> **Material shown**:
+ + + + +

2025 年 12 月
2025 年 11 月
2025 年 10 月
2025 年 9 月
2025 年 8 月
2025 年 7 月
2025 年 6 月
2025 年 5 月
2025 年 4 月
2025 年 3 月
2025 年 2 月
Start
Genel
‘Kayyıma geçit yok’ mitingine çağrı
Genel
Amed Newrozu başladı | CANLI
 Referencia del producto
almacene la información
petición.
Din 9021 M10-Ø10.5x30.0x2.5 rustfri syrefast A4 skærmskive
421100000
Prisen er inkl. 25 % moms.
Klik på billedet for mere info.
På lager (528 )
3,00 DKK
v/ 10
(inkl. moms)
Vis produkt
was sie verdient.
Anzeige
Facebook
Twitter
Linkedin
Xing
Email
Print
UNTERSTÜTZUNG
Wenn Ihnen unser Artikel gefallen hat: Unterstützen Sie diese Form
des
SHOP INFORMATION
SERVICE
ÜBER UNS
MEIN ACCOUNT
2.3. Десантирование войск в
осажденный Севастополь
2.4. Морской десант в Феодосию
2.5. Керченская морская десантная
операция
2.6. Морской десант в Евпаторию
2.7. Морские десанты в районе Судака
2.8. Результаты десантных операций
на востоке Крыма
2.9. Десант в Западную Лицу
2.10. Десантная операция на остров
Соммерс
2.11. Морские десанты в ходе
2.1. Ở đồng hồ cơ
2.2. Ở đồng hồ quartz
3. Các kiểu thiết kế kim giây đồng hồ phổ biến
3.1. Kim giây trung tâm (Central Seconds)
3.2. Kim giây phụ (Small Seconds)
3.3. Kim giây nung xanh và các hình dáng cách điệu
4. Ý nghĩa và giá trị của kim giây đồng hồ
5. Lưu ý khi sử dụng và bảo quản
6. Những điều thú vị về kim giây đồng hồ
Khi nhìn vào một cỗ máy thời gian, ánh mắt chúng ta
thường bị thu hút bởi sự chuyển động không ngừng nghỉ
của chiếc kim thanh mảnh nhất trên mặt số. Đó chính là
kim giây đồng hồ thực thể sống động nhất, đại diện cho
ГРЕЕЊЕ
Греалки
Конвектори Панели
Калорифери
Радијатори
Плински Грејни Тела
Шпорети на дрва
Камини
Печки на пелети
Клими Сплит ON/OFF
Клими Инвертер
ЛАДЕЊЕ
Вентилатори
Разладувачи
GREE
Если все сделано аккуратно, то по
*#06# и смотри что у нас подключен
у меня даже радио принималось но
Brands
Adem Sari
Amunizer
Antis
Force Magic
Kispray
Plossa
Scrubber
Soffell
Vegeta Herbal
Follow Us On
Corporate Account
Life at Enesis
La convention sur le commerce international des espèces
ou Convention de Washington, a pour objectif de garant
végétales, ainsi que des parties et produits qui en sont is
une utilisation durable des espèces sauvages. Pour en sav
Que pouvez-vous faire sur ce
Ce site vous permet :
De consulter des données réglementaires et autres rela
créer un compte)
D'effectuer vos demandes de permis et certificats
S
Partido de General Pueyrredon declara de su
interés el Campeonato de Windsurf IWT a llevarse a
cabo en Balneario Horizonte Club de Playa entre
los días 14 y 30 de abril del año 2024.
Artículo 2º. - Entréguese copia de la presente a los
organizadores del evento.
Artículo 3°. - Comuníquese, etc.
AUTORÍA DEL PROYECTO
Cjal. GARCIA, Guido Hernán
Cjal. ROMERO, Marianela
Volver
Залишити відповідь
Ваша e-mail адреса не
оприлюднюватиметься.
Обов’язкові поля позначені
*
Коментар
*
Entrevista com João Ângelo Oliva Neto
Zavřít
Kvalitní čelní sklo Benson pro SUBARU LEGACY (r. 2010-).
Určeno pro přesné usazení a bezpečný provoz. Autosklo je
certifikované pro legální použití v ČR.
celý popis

+ + + + +

> **Aim of the task**: Every line from the start of the material above through the line that contains "végétales, ainsi que" must be written out exactly, with both ends included.

> **Solution**:
2025 年 12 月
2025 年 11 月
2025 年 10 月
2025 年 9 月
2025 年 8 月
2025 年 7 月
2025 年 6 月
2025 年 5 月
2025 年 4 月
2025 年 3 月
2025 年 2 月
Start
Genel
‘Kayyıma geçit yok’ mitingine çağrı
Genel
Amed Newrozu başladı | CANLI
 Referencia del producto
almacene la información
petición.
Din 9021 M10-Ø10.5x30.0x2.5 rustfri syrefast A4 skærmskive
421100000
Prisen er inkl. 25 % moms.
Klik på billedet for mere info.
På lager (528 )
3,00 DKK
v/ 10
(inkl. moms)
Vis produkt
was sie verdient.
Anzeige
Facebook
Twitter
Linkedin
Xing
Email
Print
UNTERSTÜTZUNG
Wenn Ihnen unser Artikel gefallen hat: Unterstützen Sie diese Form
des
SHOP INFORMATION
SERVICE
ÜBER UNS
MEIN ACCOUNT
2.3. Десантирование войск в
осажденный Севастополь
2.4. Морской десант в Феодосию
2.5. Керченская морская десантная
операция
2.6. Морской десант в Евпаторию
2.7. Морские десанты в районе Судака
2.8. Результаты десантных операций
на востоке Крыма
2.9. Десант в Западную Лицу
2.10. Десантная операция на остров
Соммерс
2.11. Морские десанты в ходе
2.1. Ở đồng hồ cơ
2.2. Ở đồng hồ quartz
3. Các kiểu thiết kế kim giây đồng hồ phổ biến
3.1. Kim giây trung tâm (Central Seconds)
3.2. Kim giây phụ (Small Seconds)
3.3. Kim giây nung xanh và các hình dáng cách điệu
4. Ý nghĩa và giá trị của kim giây đồng hồ
5. Lưu ý khi sử dụng và bảo quản
6. Những điều thú vị về kim giây đồng hồ
Khi nhìn vào một cỗ máy thời gian, ánh mắt chúng ta
thường bị thu hút bởi sự chuyển động không ngừng nghỉ
của chiếc kim thanh mảnh nhất trên mặt số. Đó chính là
kim giây đồng hồ thực thể sống động nhất, đại diện cho
ГРЕЕЊЕ
Греалки
Конвектори Панели
Калорифери
Радијатори
Плински Грејни Тела
Шпорети на дрва
Камини
Печки на пелети
Клими Сплит ON/OFF
Клими Инвертер
ЛАДЕЊЕ
Вентилатори
Разладувачи
GREE
Если все сделано аккуратно, то по
*#06# и смотри что у нас подключен
у меня даже радио принималось но
Brands
Adem Sari
Amunizer
Antis
Force Magic
Kispray
Plossa
Scrubber
Soffell
Vegeta Herbal
Follow Us On
Corporate Account
Life at Enesis
La convention sur le commerce international des espèces
ou Convention de Washington, a pour objectif de garant
végétales, ainsi que des parties et produits qui en sont is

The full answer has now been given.